◆ **What the task requires**:
Filter the entries down to the lines holding "user", then copy those lines.

◆ **The data**:
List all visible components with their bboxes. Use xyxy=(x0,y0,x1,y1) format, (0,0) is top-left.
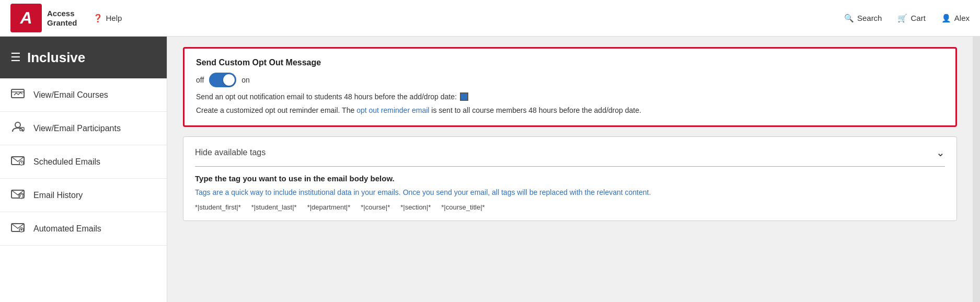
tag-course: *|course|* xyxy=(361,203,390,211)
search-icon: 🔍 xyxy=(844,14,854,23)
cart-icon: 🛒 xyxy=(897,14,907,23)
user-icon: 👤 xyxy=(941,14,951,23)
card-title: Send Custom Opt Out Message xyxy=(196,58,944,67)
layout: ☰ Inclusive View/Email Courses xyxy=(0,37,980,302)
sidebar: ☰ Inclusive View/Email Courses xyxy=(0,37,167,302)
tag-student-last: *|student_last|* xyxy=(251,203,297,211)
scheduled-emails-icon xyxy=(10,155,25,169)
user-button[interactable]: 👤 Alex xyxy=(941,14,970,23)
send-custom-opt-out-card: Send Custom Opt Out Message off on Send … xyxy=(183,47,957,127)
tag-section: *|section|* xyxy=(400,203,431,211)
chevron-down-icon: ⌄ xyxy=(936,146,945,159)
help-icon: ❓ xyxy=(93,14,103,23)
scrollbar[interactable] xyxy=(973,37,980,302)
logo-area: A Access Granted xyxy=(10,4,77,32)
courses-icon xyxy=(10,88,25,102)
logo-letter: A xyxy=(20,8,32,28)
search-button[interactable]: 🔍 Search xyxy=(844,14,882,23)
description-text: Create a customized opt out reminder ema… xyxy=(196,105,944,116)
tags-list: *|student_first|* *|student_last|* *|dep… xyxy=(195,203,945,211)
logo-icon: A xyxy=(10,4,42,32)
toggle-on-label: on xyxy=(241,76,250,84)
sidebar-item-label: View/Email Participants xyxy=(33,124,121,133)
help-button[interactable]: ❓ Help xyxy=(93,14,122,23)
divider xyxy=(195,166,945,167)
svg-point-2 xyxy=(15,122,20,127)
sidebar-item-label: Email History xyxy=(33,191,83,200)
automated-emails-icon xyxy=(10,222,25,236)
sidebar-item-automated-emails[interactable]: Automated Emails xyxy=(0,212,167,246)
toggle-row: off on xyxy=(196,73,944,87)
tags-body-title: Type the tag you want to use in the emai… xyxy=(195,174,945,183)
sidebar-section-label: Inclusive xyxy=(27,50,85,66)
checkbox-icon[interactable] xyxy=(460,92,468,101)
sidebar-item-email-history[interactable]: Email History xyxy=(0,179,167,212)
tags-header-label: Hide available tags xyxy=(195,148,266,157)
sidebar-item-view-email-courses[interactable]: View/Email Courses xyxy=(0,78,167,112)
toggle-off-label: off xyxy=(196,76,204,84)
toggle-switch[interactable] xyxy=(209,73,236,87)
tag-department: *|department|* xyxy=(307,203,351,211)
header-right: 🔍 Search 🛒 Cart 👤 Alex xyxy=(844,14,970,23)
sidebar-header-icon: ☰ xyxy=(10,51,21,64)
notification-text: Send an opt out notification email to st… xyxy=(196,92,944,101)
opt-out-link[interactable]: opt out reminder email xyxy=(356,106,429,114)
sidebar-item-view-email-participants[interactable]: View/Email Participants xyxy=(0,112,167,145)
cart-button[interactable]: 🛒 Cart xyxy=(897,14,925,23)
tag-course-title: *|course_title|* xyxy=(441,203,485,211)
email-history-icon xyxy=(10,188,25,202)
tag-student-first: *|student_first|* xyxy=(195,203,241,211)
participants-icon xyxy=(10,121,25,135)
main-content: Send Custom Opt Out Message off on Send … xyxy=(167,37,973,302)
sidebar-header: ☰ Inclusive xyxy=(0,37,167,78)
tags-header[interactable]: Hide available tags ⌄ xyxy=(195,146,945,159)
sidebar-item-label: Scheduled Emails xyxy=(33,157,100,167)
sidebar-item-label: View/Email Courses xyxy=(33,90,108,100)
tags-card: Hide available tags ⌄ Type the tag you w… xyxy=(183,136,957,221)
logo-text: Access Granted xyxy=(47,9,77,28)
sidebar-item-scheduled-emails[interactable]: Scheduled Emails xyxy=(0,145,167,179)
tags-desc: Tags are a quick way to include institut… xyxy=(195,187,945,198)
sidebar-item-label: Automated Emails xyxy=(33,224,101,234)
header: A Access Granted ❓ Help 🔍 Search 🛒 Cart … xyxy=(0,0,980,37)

◆ **Expected output**:
user-icon: 👤 xyxy=(941,14,951,23)
user-button[interactable]: 👤 Alex xyxy=(941,14,970,23)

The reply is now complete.